EXERCISE REQUIREMENTS: Without changing anything, output the records below.

PROVIDED RECORDS:
○ ○ ○ ○ ○ ○ ○

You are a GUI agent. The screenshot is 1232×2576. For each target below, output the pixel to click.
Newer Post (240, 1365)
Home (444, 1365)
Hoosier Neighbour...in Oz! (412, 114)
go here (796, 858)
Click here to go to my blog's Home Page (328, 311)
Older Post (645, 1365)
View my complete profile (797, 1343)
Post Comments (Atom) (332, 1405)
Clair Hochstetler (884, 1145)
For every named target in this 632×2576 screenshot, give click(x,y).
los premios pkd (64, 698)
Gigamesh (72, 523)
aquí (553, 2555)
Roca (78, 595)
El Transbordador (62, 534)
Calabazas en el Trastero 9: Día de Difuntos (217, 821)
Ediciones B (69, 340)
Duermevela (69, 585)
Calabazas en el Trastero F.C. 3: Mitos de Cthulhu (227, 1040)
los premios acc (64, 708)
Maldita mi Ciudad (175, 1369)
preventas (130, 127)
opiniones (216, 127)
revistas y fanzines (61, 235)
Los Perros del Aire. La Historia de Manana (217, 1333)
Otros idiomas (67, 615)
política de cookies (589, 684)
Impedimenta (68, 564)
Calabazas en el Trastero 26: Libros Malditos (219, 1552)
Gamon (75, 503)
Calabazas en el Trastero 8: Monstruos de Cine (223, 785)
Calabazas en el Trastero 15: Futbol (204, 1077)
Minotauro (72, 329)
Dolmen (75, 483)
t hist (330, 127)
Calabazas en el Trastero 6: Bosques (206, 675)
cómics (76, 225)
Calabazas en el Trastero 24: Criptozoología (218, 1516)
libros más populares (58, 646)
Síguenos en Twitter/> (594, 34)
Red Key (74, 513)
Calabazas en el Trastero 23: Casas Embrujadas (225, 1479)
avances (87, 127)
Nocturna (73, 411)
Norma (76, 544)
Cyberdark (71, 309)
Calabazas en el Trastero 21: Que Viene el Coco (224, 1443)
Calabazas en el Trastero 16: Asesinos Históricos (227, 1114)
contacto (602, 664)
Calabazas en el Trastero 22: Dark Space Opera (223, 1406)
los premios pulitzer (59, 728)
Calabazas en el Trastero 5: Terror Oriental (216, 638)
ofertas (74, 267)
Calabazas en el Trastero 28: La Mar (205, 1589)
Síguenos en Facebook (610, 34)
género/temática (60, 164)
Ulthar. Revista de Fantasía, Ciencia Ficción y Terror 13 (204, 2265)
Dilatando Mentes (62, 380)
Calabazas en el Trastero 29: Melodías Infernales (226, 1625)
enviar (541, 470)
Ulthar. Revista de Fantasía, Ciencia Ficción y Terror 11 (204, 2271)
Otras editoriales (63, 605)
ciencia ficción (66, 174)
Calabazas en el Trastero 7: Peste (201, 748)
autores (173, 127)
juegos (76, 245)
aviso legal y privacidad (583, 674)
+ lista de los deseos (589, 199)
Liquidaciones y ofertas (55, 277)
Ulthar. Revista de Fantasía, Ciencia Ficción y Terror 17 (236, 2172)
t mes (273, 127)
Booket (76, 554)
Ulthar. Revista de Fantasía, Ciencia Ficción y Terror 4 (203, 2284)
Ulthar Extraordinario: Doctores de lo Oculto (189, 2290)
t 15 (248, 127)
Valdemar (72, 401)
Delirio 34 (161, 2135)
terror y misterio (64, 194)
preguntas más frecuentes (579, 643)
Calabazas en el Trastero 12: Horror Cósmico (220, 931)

○ ○ ○ ○ ○ ○ ○

ANSWER TO THIS EXERCISE:
You are a GUI agent. The screenshot is 1232×2576. For each target below, output the pixel to click.
Newer Post (240, 1365)
Home (444, 1365)
Hoosier Neighbour...in Oz! (412, 114)
go here (796, 858)
Click here to go to my blog's Home Page (328, 311)
Older Post (645, 1365)
View my complete profile (797, 1343)
Post Comments (Atom) (332, 1405)
Clair Hochstetler (884, 1145)
For every named target in this 632×2576 screenshot, give click(x,y).
los premios pkd (64, 698)
Gigamesh (72, 523)
aquí (553, 2555)
Roca (78, 595)
El Transbordador (62, 534)
Calabazas en el Trastero 9: Día de Difuntos (217, 821)
Ediciones B (69, 340)
Duermevela (69, 585)
Calabazas en el Trastero F.C. 3: Mitos de Cthulhu (227, 1040)
los premios acc (64, 708)
Maldita mi Ciudad (175, 1369)
preventas (130, 127)
opiniones (216, 127)
revistas y fanzines (61, 235)
Los Perros del Aire. La Historia de Manana (217, 1333)
Otros idiomas (67, 615)
política de cookies (589, 684)
Impedimenta (68, 564)
Calabazas en el Trastero 26: Libros Malditos (219, 1552)
Gamon (75, 503)
Calabazas en el Trastero 8: Monstruos de Cine (223, 785)
Calabazas en el Trastero 15: Futbol (204, 1077)
Minotauro (72, 329)
Dolmen (75, 483)
t hist (330, 127)
Calabazas en el Trastero 6: Bosques (206, 675)
cómics (76, 225)
Calabazas en el Trastero 24: Criptozoología (218, 1516)
libros más populares (58, 646)
Síguenos en Twitter/> (594, 34)
Red Key (74, 513)
Calabazas en el Trastero 23: Casas Embrujadas (225, 1479)
avances (87, 127)
Nocturna (73, 411)
Norma (76, 544)
Cyberdark (71, 309)
Calabazas en el Trastero 21: Que Viene el Coco (224, 1443)
Calabazas en el Trastero 16: Asesinos Históricos (227, 1114)
contacto (602, 664)
Calabazas en el Trastero 22: Dark Space Opera (223, 1406)
los premios pulitzer (59, 728)
Calabazas en el Trastero 5: Terror Oriental (216, 638)
ofertas (74, 267)
Calabazas en el Trastero 28: La Mar (205, 1589)
Síguenos en Facebook (610, 34)
género/temática (60, 164)
Ulthar. Revista de Fantasía, Ciencia Ficción y Terror 13 (204, 2265)
Dilatando Mentes (62, 380)
Calabazas en el Trastero 29: Melodías Infernales (226, 1625)
enviar (541, 470)
Ulthar. Revista de Fantasía, Ciencia Ficción y Terror 11 (204, 2271)
Otras editoriales (63, 605)
ciencia ficción (66, 174)
Calabazas en el Trastero 7: Peste (201, 748)
autores (173, 127)
juegos (76, 245)
aviso legal y privacidad (583, 674)
+ lista de los deseos (589, 199)
Liquidaciones y ofertas (55, 277)
Ulthar. Revista de Fantasía, Ciencia Ficción y Terror 17 (236, 2172)
t mes (273, 127)
Booket (76, 554)
Ulthar. Revista de Fantasía, Ciencia Ficción y Terror 4 (203, 2284)
Ulthar Extraordinario: Doctores de lo Oculto (189, 2290)
t 15 (248, 127)
Valdemar (72, 401)
Delirio 34 (161, 2135)
terror y misterio (64, 194)
preguntas más frecuentes (579, 643)
Calabazas en el Trastero 12: Horror Cósmico (220, 931)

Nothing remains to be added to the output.